THE elderly bespectacled vendor with a tin-and-glass box hanging around his neck was a regular on the street I lived as a child. He used to sell biscuits – baked white/brown cookies known as “Hazaribagh-er biscuit (biscuits from Hazaribagh)”. Our erstwhile district headquarter town was located 60 kilometres away from Jhumri Telaiya (now in Koderma district). I never asked anybody why the biscuits were called so, but knew they were manufactured in Hazaribagh, and realised much later that since Jhumri Telaiya did not have any bakery of its own, it was because of its bakeries that the neighbouring town got this patent. I liked the cookies very much, though did not get to eat them too often.
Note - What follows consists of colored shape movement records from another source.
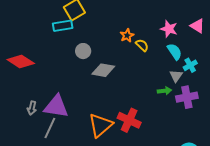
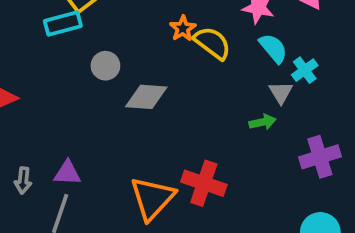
yellow semicircle: (142, 45) -> (212, 43), size x1.5
purple cross: (187, 97) -> (320, 157), moved
purple triangle: (56, 106) -> (67, 173), size x0.6

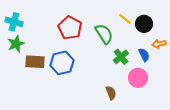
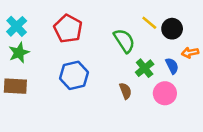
cyan cross: (14, 22) -> (17, 26), turned 30
red pentagon: (70, 28) -> (68, 29), moved
brown rectangle: (35, 62) -> (15, 86), moved
brown semicircle: (111, 93) -> (125, 91), moved

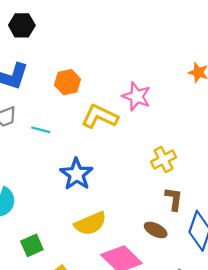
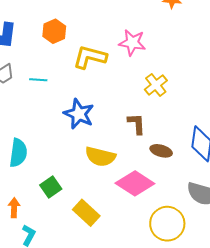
pink star: (137, 96) -> (132, 43), moved
brown L-shape: (174, 199) -> (137, 124), moved
yellow semicircle: (90, 223) -> (100, 157), turned 48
Bakery biscuits are still a favourite with me. And I don’t have to go to Hazaribagh to get them. They are available everywhere now, even in Jhumri Telaiya. Among the cookies the old man sold were nankhatais, the one I liked the most, though I was enlightened about the name much later.
I have tasted several versions of the baked beauty till now – some too hard, some extra sweet, some fluffy, some superbly crispy, some soft and some flavoured. The one I remember distinctly was the homemade lot my mother-in-law had brought when she visited me for the first time after the wedding. Needless to say, I immediately took the recipe from her and decided to try. But my microwave of the basic model failed to deliver.
Two years later, when I bought an OTG, nankhatai was, of course, the first thing I tried out. It turned out edible, but not anywhere near the perfect taste. But I did not give up this time, and after several trials and errors, saw success finally.
The successful attempt encouraged me to bake more stuff. And I fell in love with my small and cheap OTG that has since churned out several masterpieces, making fun of the expensive microwave that sits next to it and occupies more space but is used mostly for heating food. After my old microwave conked off earlier this year, I spent a lot of money on the new one hoping to expand my horizon and bake things I could not in my small OTG. But coming with fixed settings for specific items, I have to stick to the recipes offered by it. Though it gives me a perfect pizza and bakes the near-perfect nankhatais, I still prefer OTG for my shepherd’s pie, apple pie, tarts, quiches and calzones.The microwave has, however, finally convinced me that they too can dish out good cakes. Talking about cakes, I must say have come a long way — from the tawa top burnt-bottoms to oven-baked double-flavoured ones. My next post will be dedicated to cakes. Please stay tuned.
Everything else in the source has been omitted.